The look on Monsieur Gübeli’s face made Rochat laugh, his mother laughed too. The stranger removed the glasses from his nose and laid them on the table. He walked to the sitting room and returned with the globe. He stood it next to the table and gave it a spin to the west.

‘All this travelling has left me somewhat lost. I can’t quite find where I am in the world.’

‘Because you made the world go backwards, monsieur.’

The stranger looked at Rochat and smiled.

‘Very good, Master Rochat. Perhaps you could show me the correct way to see where I am?’

Rochat looked at his mother. She brushed his black hair from his forehead.

‘Go ahead, Marc. You can do it. Remember how I showed you to see things.’

Rochat stopped the wrong-way world. He turned it slowly to the east and found a tiny dot along the St Lawrence River.

‘You’re here, monsieur, in Quebec City.’

The stranger refitted his glasses for a better look, almost touching his long nose to the globe.

‘And this river on the globe would be the same river I see from your sitting room window?’


Oui, monsieur
.’


D’accord
. How do I find Switzerland?’

Rochat turned the globe eastward again till he found a small country curving around a slender lake in the centre of Europe.

‘Switzerland is this place, the red one.’

The man set the index finger of his left hand on the dot by the St Lawrence River in Canada and the index finger of his right hand at the lake in Switzerland. He studied the distance carefully.

‘Now, Master Rochat, I’m going to show you a little secret. Are you ready?’


Oui
.’

Rochat watched the man trace the finger of his left hand along one of the thin lines drawn around the globe. From Quebec City, crossing the maritime provinces of Newfoundland and Nova Scotia and then over the Atlantic Ocean. Then through France, to find the finger of his right hand waiting in Switzerland.

‘You see? Quebec City and Lausanne both lie on the forty-sixth latitude of planet Earth. So all we need do is travel along this little line from here to there. Why, it’s no distance at all. Look, I can touch the two places with one hand. Here, you try.’

Rochat looked at his mother.

‘Go on, Marc, you can do it.’

Rochat’s hand was very small and only stretched to the middle of the Atlantic Ocean.
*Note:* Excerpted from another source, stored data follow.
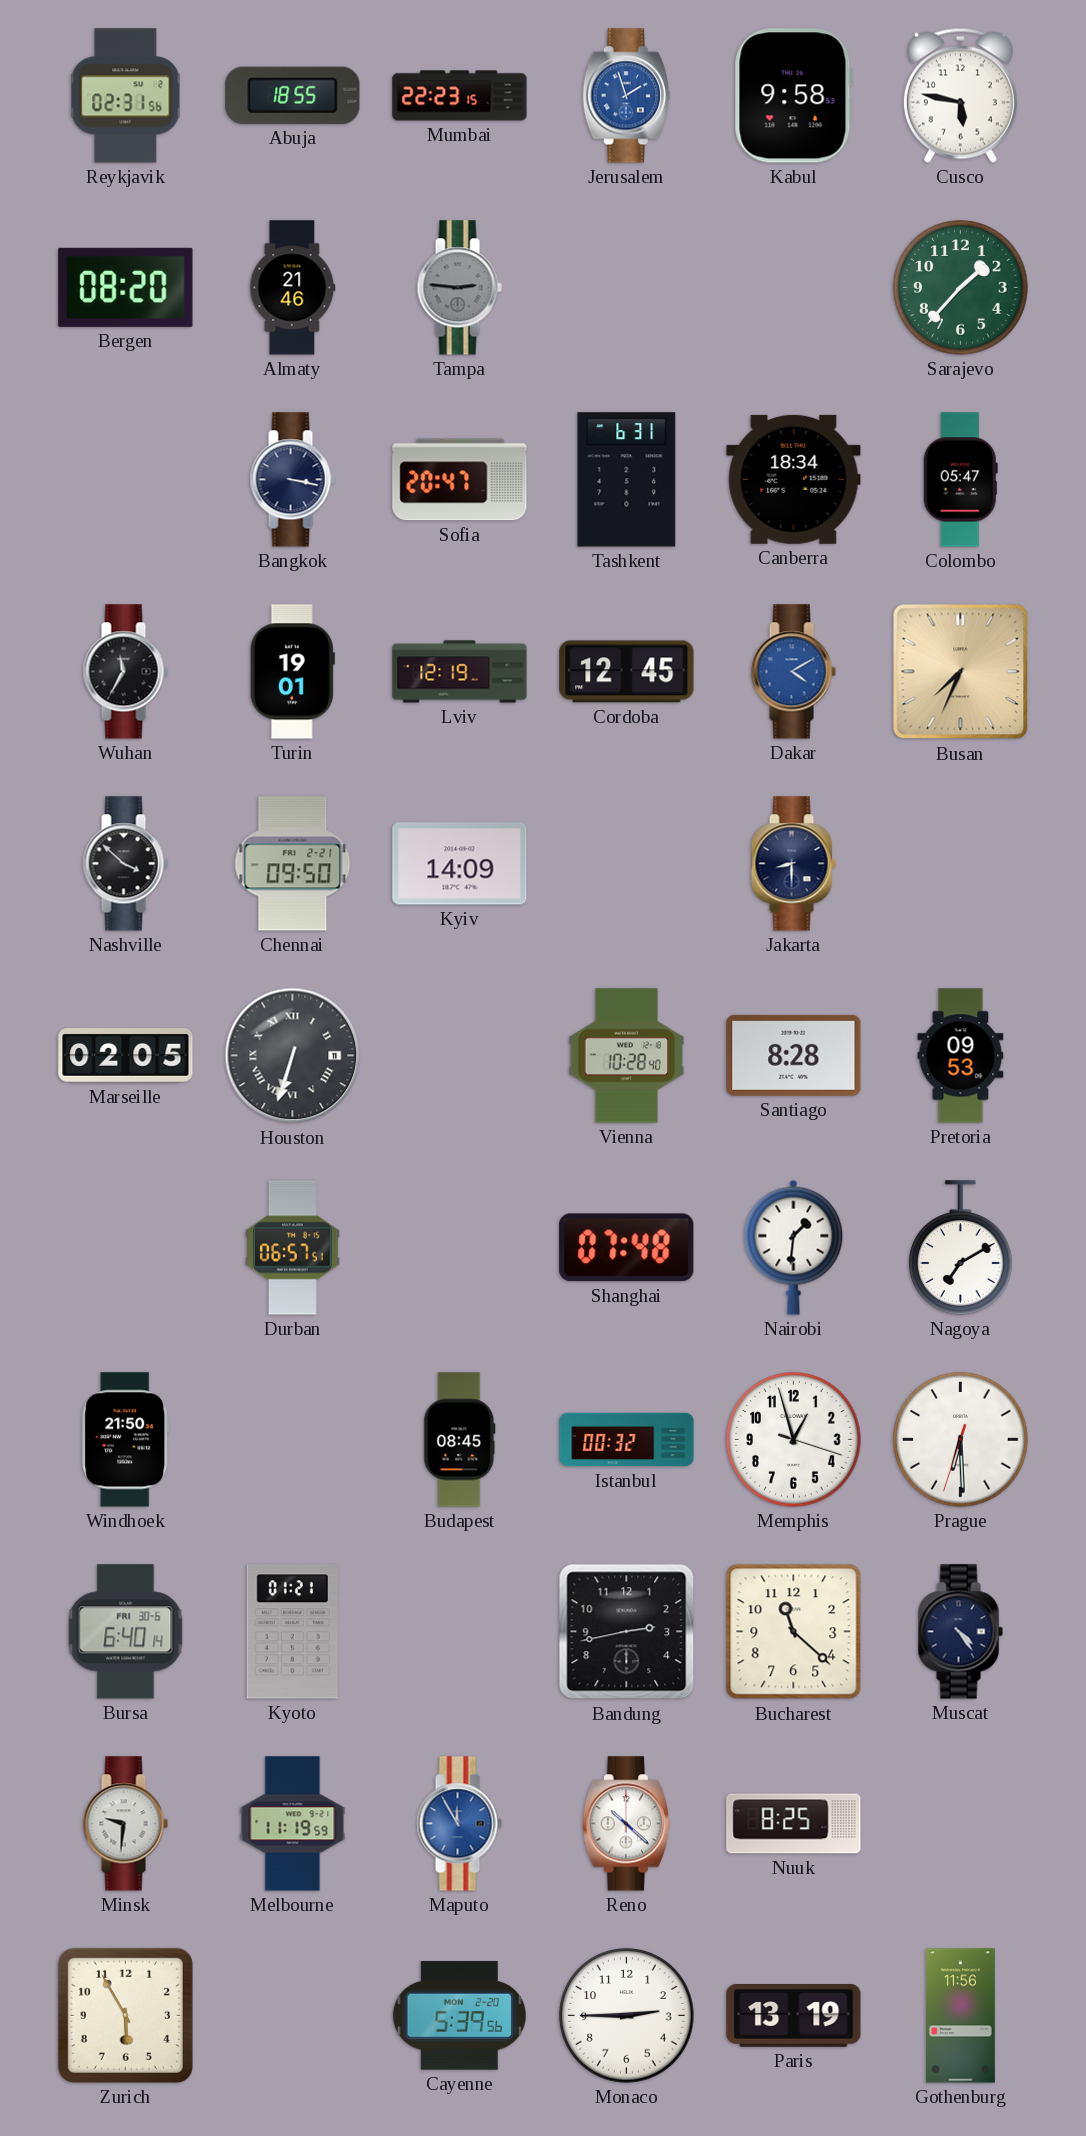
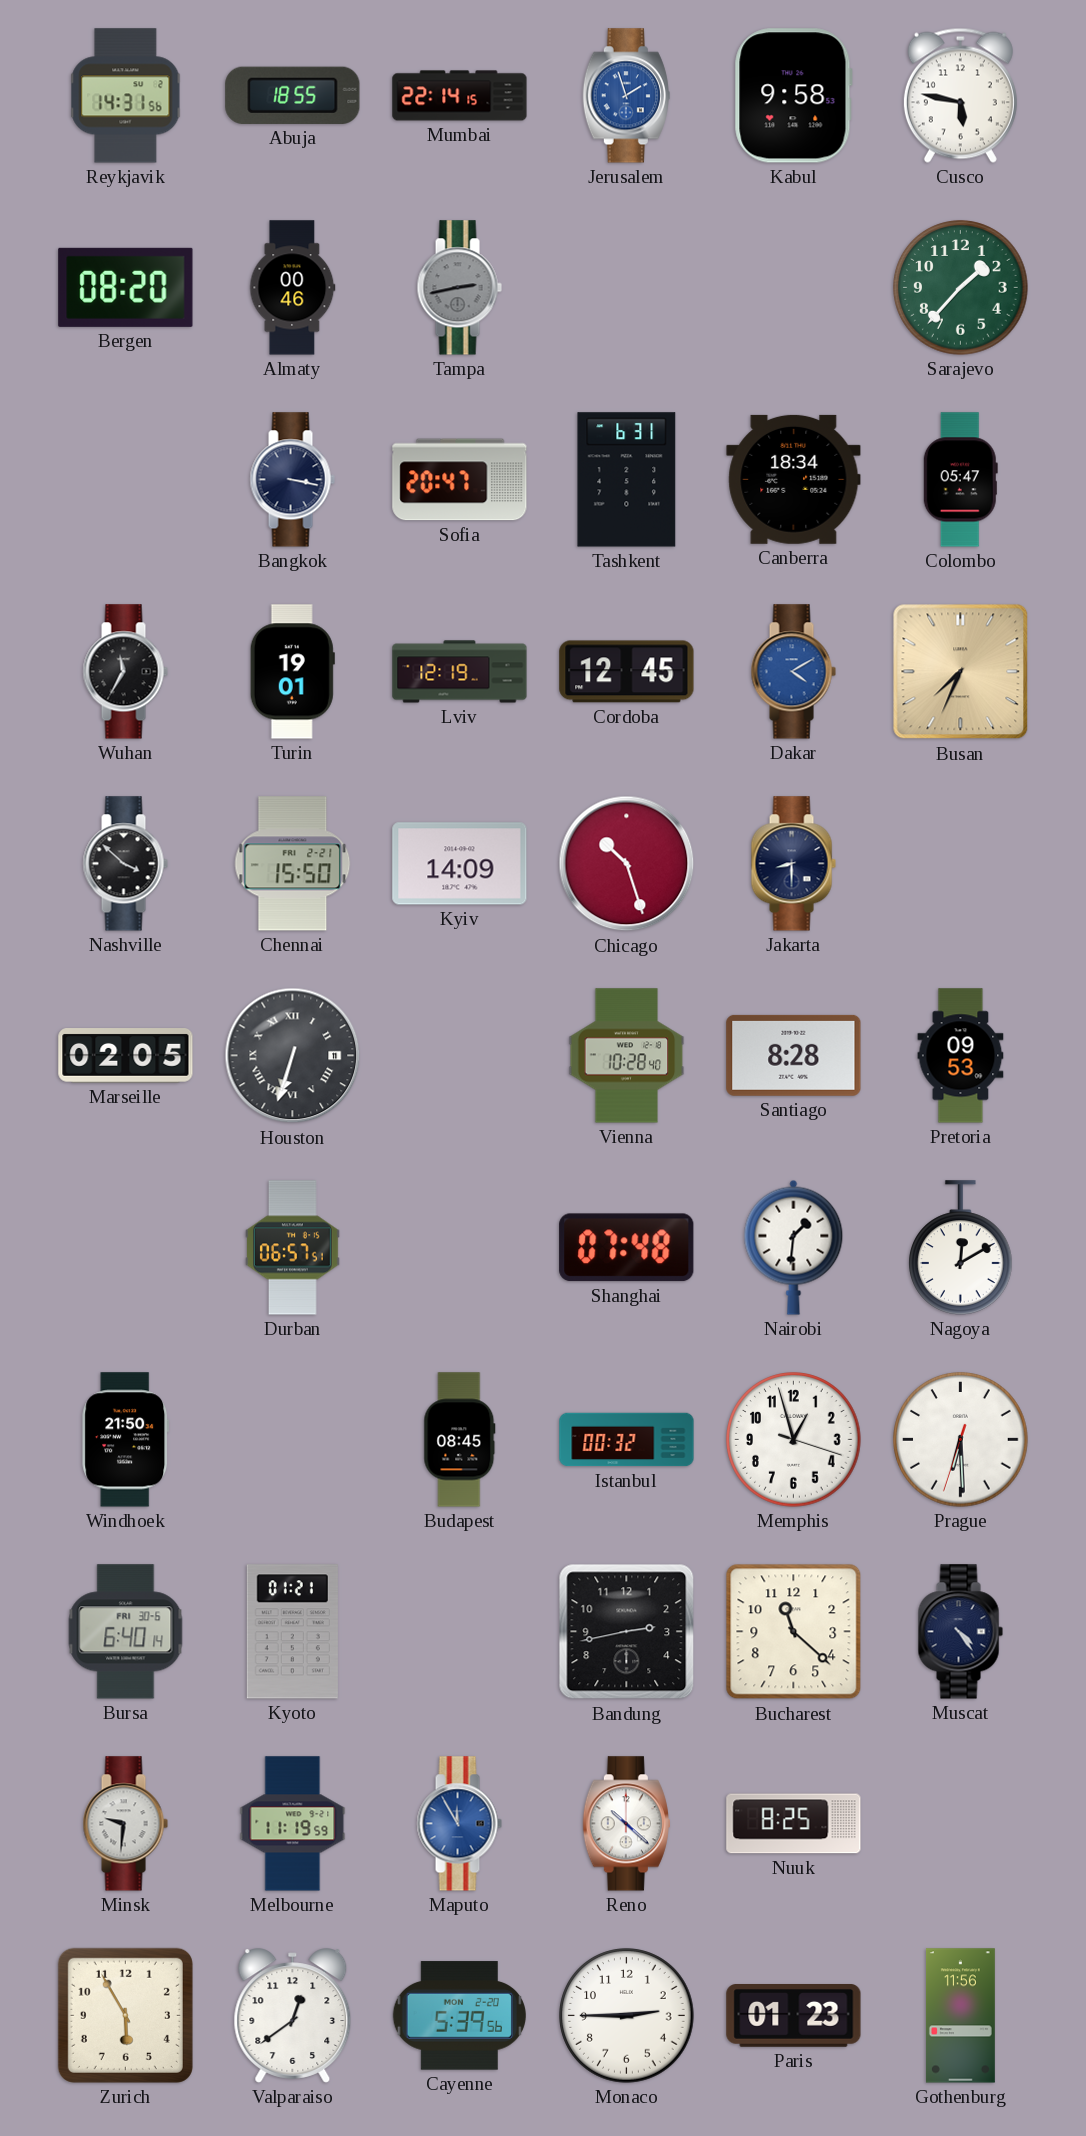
Reykjavik: 02:31 -> 14:31
Mumbai: 22:23 -> 22:14
Almaty: 21:46 -> 00:46
Tampa: 2:46 -> 2:43
Chennai: 09:50 -> 15:50
Chicago: none -> 10:27
Nagoya: 7:10 -> 12:10
Valparaiso: none -> 12:39
Paris: 13:19 -> 01:23
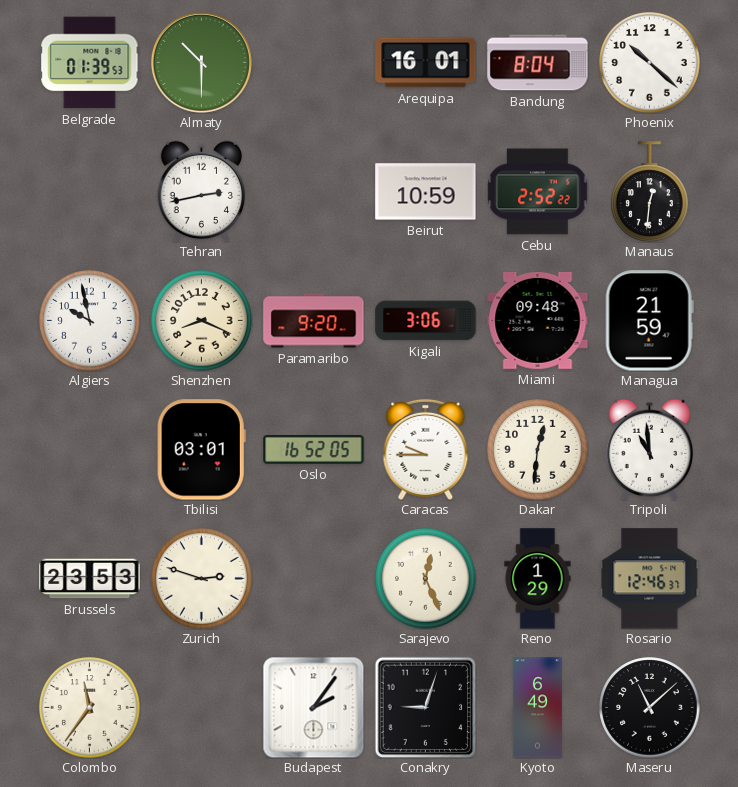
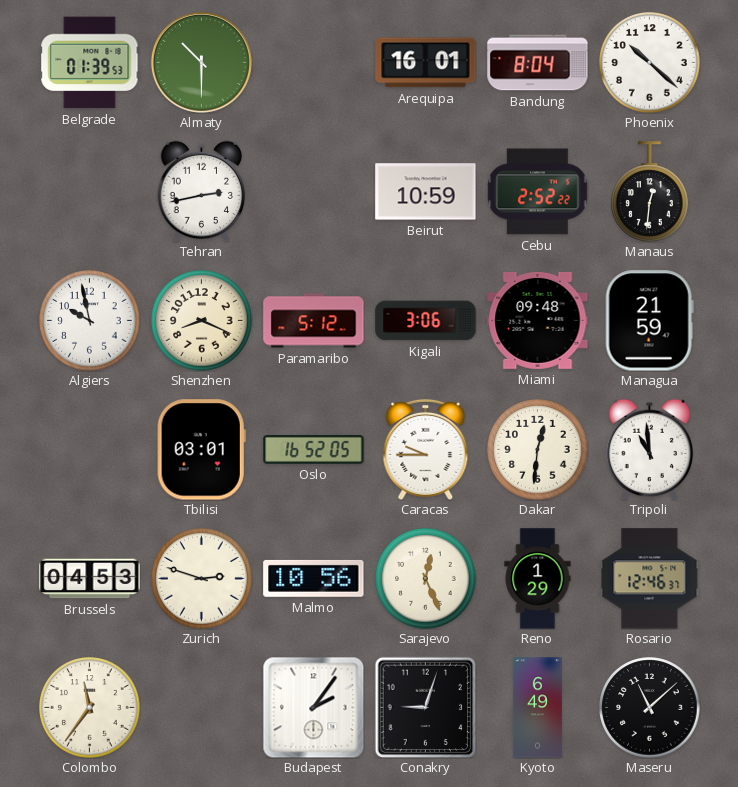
Paramaribo: 9:20 -> 5:12
Brussels: 23:53 -> 04:53
Malmo: none -> 10:56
But he saw the thin line on the globe and it didn’t seem too much further beyond the tip of his little finger to the place he would go a few days later, after watching his mother’s coffin lowered into the winter ground of Cimetière Saint-Charles.

And that day, the strangerman was there to hold Rochat’s small hand. And he helped Rochat pack his clothes, the photograph of his mother and father on the Plains of Abraham, some colouring books and a box of crayons. Special care was taken with the photograph of his mother and father to make sure it’d be safe as they travelled to Lausanne and nowtimes, climbing this wood staircase on a cobblestone hill in the icy rain.

‘…
quatre-vingts, quatre-vingt-un, quatre-vingt-deux
…’

There was a pedestrian passage under Rue Viret. Rochat never went that way. The neon lights flickered and made bad shadows on the graffiti-splattered walls. He took the wood stairs that climbed above the old market place, where people used to sell grain and pigs and chickens and geese longtimes ago. It was a small park now with nine chestnut trees and four benches. But Rochat liked to imagine it in the old days, thinking it must have been very noisy and smelly and fun.